## TASK GOAL
Once you reach the line containing "ma anche di" in the entries below, write out that line and each one after it down to the line containing "rendono ancora più", exactly and with nothing added.
______
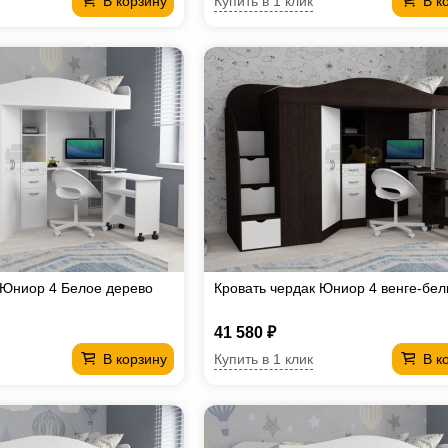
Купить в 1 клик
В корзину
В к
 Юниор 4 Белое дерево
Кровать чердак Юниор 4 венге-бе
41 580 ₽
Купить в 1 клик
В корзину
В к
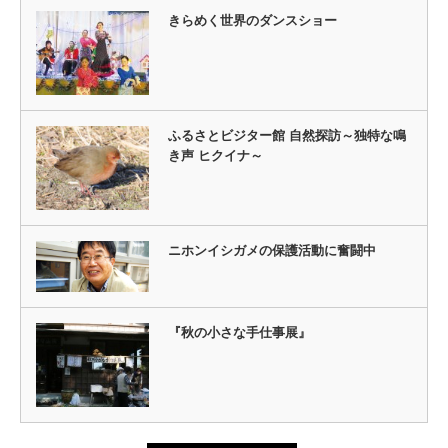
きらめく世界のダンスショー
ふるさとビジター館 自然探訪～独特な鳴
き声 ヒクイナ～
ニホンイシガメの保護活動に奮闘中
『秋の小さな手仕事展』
______
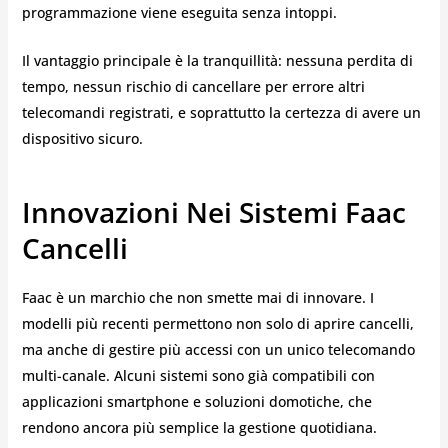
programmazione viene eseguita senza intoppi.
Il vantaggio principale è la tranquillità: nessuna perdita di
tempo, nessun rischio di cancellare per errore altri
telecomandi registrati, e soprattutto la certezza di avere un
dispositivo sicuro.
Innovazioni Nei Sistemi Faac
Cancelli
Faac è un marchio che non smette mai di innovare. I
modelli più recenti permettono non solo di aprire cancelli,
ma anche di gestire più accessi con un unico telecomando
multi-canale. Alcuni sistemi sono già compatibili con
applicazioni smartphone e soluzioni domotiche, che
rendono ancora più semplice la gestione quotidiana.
______
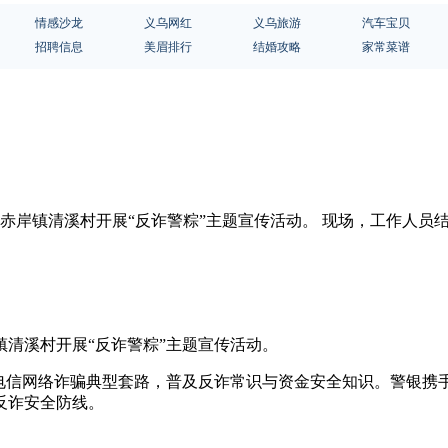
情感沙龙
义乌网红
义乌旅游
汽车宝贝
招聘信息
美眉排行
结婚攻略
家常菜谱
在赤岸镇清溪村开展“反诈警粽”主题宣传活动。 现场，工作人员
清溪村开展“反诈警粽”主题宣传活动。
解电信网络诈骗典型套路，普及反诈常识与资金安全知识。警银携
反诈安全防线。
______
## OUTPUT BELOW
ma anche di gestire più accessi con un unico telecomando
multi-canale. Alcuni sistemi sono già compatibili con
applicazioni smartphone e soluzioni domotiche, che
rendono ancora più semplice la gestione quotidiana.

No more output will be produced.